Inside the Luxury: Asake’s M$NEY and the Weight of Arrival

Four albums in, Nigeria's most-streamed artist reflects on the true cost of success. 

At the beginning of Asake’s fourth studio album, there’s a powerful moment that sets the tone for his current journey. Asake is known for always keeping his intros brief, so for 26 seconds, a choir sings in isiZulu. There are no drums or catchy beats yet, just the rich, harmonious voices creating a sense of community and purpose. This opening is a thoughtful choice, especially for an album named after money. It feels almost like a prayer. For Asake, that makes sense. He got rich, then got free, and the first thing he wanted to do was pray.

That freedom is significant context. In February 2025, Asake left YBNL Nation to launch his own imprint, Giran Republic. M$NEY is his first album under this label. For someone who built his entire mythology around the accumulation of success, who named himself Mr. Money with the Vibe before the world even knew his face, the move to independence was less a gamble and more a logical conclusion. The bag was secured. Now what?

M$NEY is his answer, and it is a more complicated one than the title suggests.

On paper, the album reads like a flex. The rollout leaned openly into the display of wealth, from curated visuals to a listening party hosted at a private jet hangar. The sequential unraveling of the marble sculpture of Asake by Iraqi-Dutch artist Athar Jaber — the album cover, the press shots, the whole aesthetic grammar of this era communicates one thing: arrival. Not the hustle toward it, but the settled, Sunday-morning feeling of already being there.

But to read M$NEY purely as an ostentatious flex is to miss the quieter anxiety running underneath it. Here, money is as much about gratitude, growth, peace of mind, and even survival as it is about what sits in your account.
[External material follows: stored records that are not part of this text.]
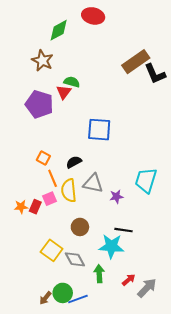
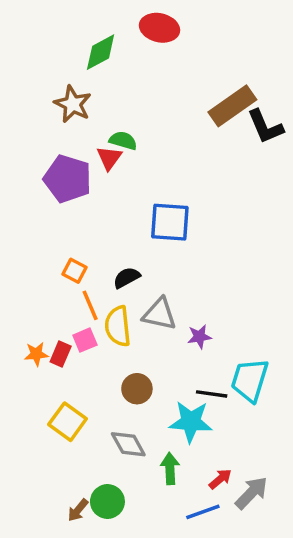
cyan trapezoid: (146, 180) -> (250, 380), moved
yellow square: (52, 250) -> (68, 422), moved
blue line: (78, 299) -> (203, 512), moved

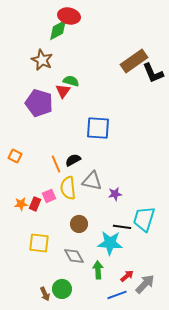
red ellipse: (160, 28) -> (69, 16), moved
orange square: (74, 271) -> (15, 156), moved
orange line: (90, 305) -> (56, 164), moved
yellow square: (68, 422) -> (39, 243), turned -30
brown arrow: (78, 510) -> (45, 294), turned -64

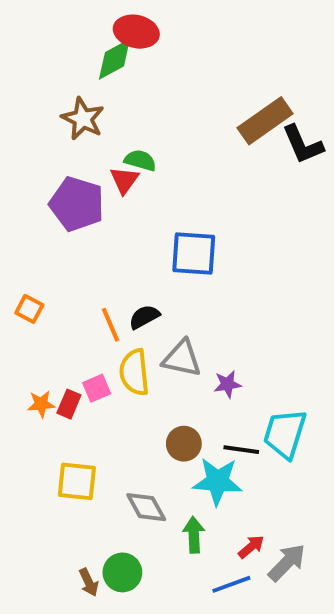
brown circle: (79, 224) -> (184, 444), moved

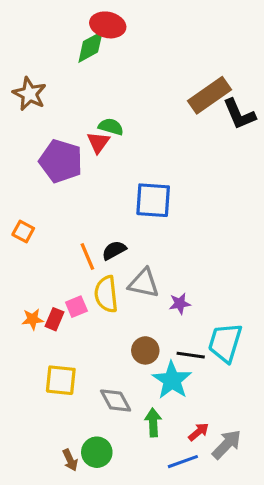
brown star: (83, 119) -> (29, 94), moved
orange square: (29, 309) -> (23, 232), moved
cyan star: (218, 481) -> (172, 380), turned 30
This album feels like a man looking at everything he has gained and quietly asking himself what it all truly means.

On “Worship” and “Gratitude,” the two songs that follow, he doubles down on that tension. Asake is less interested in the flex than in the accounting, tallying what God gave him, what the streets cost him, and what he still owes.

The spirituality on M$NEY is insistent. A man who seemingly has everything and still keeps returning to God is clearly searching for something beyond success itself.

Sonically, the album is his second most geographically restless. There are debates about whether M$NEY offers enough lyrically, but expecting a deeply cerebral or life-altering project misses the point entirely. This is not an album chasing profundity at every turn. It is laid-back, immersive music, the kind of project that asks you to settle into its textures rather than dissect every line for revelation. It is a combination of Afrobeats with elements of jazz, amapiano, and live choral performances. “Asambe” with Kabza De Small goes full amapiano, of course. “Badman Gangsta” samples Amerie’s 2005 “1 Thing.” “Worship” with DJ Snake pushes into festival-ready EDM. The ambition is global. There are moments on this album that are built for an orchestra pit, and that’s clearly what Asake is reaching for. Most importantly, the core of his identity remains intact even as he scales it, refines it, and pushes it toward something larger. But the most memorable ones are the mellower ones. “Rora” slows everything down with trumpet and saxophone, Asake singing lower about patience and walking together. “Forgiveness,” “Gratitude,” “Wa,” these are the songs that open up on first listen, and they still carry the marrow of what made you fall in love with him in the first place.

Gone (mostly) is the frantic street energy that defined Mr. Money with the Vibe, Work of Art, and Lungu Boy. Fans who came up on those will feel the absence of that particular urgency. M$NEY marks a step back into a safer, more recognizable framework.

Asake said as much himself: “M$NEY is a reflection of my spiritual and creative journey. Everything flows from a place of gratitude to God, and every moment that’s shaped me.”

Taken on those terms, the album is coherent and honest. It is not trying to be his loudest album. It is trying to be his most grounded. It may not hit as instantly as his earlier work, but its measuredness stays with you.

There is also something to be said for an artist who, at the peak of his commercial run, the most-streamed artist on Spotify Nigeria, three albums deep, two Grammy nominations, more entries on the Billboard U.S. Afrobeats Songs chart than anyone, refuses to manufacture urgency he doesn’t feel. The album debuted with 42.2 million streams on Nigerian Spotify, the biggest opening in the platform’s history in the country. The numbers confirm what the music suggests: his audience has grown with him, and they’re willing to sit inside the luxury.

M$NEY is Asake no longer chasing wealth as a primary objective, but documenting, with some confusion and a great deal of prayer and gratitude, what it feels like to live inside it. The questions it raises are more interesting than the answers it gives. For an artist of his stature, that might be enough.